Soldering Help


Hello, 

I am going to try soldering a connection in my preamp.  I don't have any equipment to do this.  I am looking for advice on materials.

I did read that I want to avoid solder with lead in it.

What soldering tool, solder, etc would people recommend? 

Thank you!

desferous

Showing 2 responses by millercarbon

The comments auxinput makes about parts like the board being a heat sink are why it takes practice to solder well. Proper technique involves heating the parts to be soldered to where the solder will melt when touched to the wire. This ensures solder drawn well into the joint. Merely melting solder onto the joint can result in a cold solder joint, one that looks okay, but isn't, because the solder is merely covering and not really joining. 
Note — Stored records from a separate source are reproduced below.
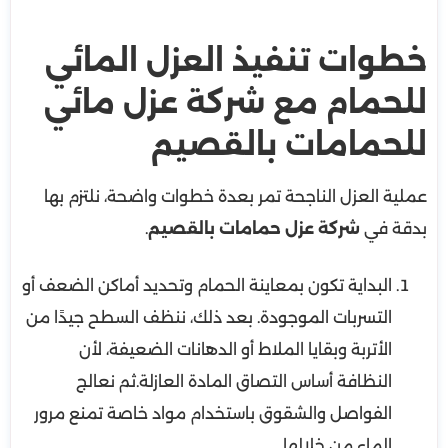
خطوات تنفيذ العزل المائي
للحمام مع شركة عزل مائي
للحمامات بالقصيم
عملية العزل الناجحة تمر بعدة خطوات واضحة، نلتزم بها
بدقة في
شركة عزل حمامات بالقصيم
.
البداية تكون بمعاينة الحمام وتحديد أماكن الضعف أو
التسربات الموجودة. بعد ذلك، ننظف السطح جيدًا من
الأتربة وبقايا الملاط أو الدهانات الضعيفة، لأن
النظافة أساس التصاق المادة العازلة.ثم نعالج
الفواصل والشقوق باستخدام مواد خاصة تمنع مرور
الماء من خلالها.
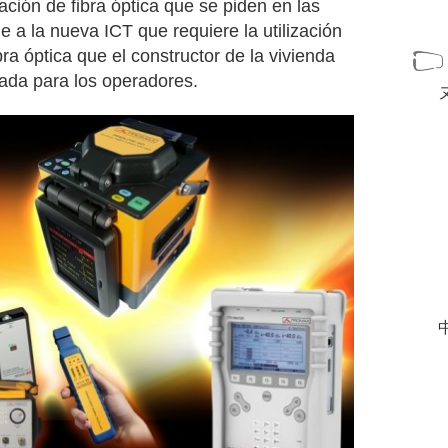
lación de fibra óptica que se piden en las
e a la nueva ICT que requiere la utilización
bra óptica que el constructor de la vivienda
rada para los operadores.
中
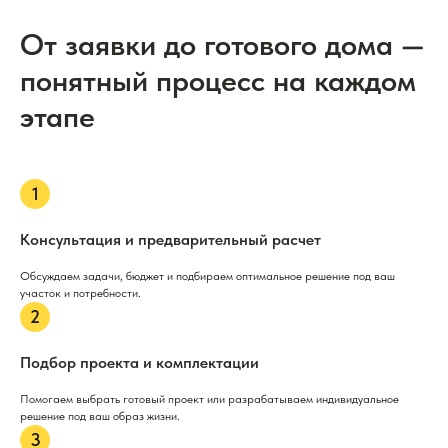
От заявки до готового дома —
понятный процесс на каждом
этапе
Консультация и предварительный расчет
Обсуждаем задачи, бюджет и подбираем оптимальное решение под ваш
участок и потребности.
Подбор проекта и комплектации
Помогаем выбрать готовый проект или разрабатываем индивидуальное
решение под ваш образ жизни.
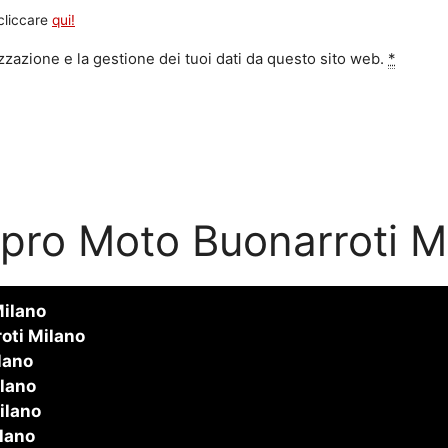
 cliccare
qui!
zazione e la gestione dei tuoi dati da questo sito web.
*
ro Moto Buonarroti M
Milano
oti Milano
lano
lano
ilano
lano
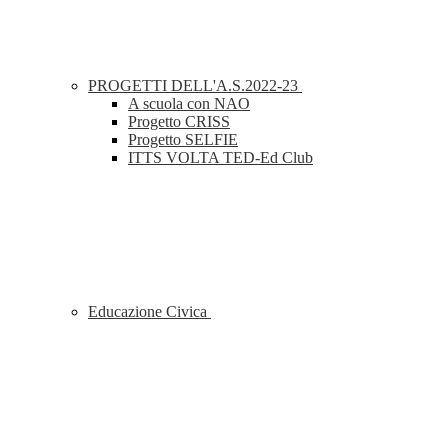
PROGETTI DELL'A.S.2022-23
A scuola con NAO
Progetto CRISS
Progetto SELFIE
ITTS VOLTA TED-Ed Club
Educazione Civica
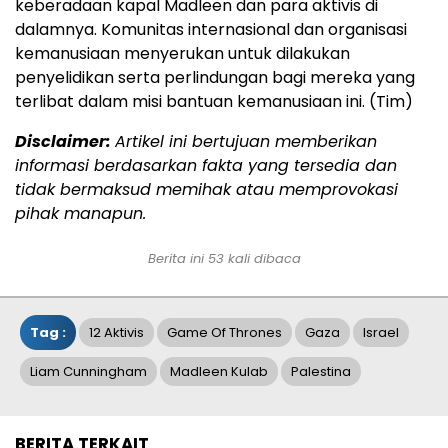
keberadaan kapal Madleen dan para aktivis di
dalamnya. Komunitas internasional dan organisasi
kemanusiaan menyerukan untuk dilakukan
penyelidikan serta perlindungan bagi mereka yang
terlibat dalam misi bantuan kemanusiaan ini. (Tim)
Disclaimer:
Artikel ini bertujuan memberikan
informasi berdasarkan fakta yang tersedia dan
tidak bermaksud memihak atau memprovokasi
pihak manapun.
Berita ini 53 kali dibaca
Tag :
12 Aktivis
Game Of Thrones
Gaza
Israel
Liam Cunningham
Madleen Kulab
Palestina
BERITA TERKAIT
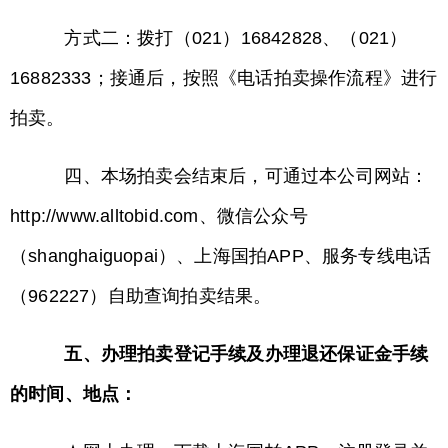
方式二：拨打（021）16842828、（021）
16882333；接通后，按照《电话拍卖操作流程》进行
拍卖。
四、本场拍卖会结束后，可通过本公司网站：
http://www.alltobid.com、微信公众号
（shanghaiguopai）、上海国拍APP、服务专线电话
（962227）自助查询拍卖结果。
五、办理拍卖登记手续及办理退还保证金手续
的时间、地点：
It takes practice and experience. I started with a Dynamo as a kid and have done it a lot over the years, but even so it can take a bit of practice to get it down again if you haven't done it in a while.

 

You got good advice on what to use. My question is, Why? Before you go applying a lot of heat it is good to know where and what and why? Because you can buy all the greatest gear, and then if you don't know what you're doing easily overheat a trace and trash a circuit board. 

My advice is once you get your stuff take a few wires twist them together and practice soldering. Get a feel for how heat flows into metal and how solder flows to the heat. What you want is to get the part hot enough all you do is touch the solder and it flows right into the joint. But not so hot it starts melting plastic and insulation. Takes a little practice to get the hang of it which is why I suggest start with scrap wire not expensive preamp.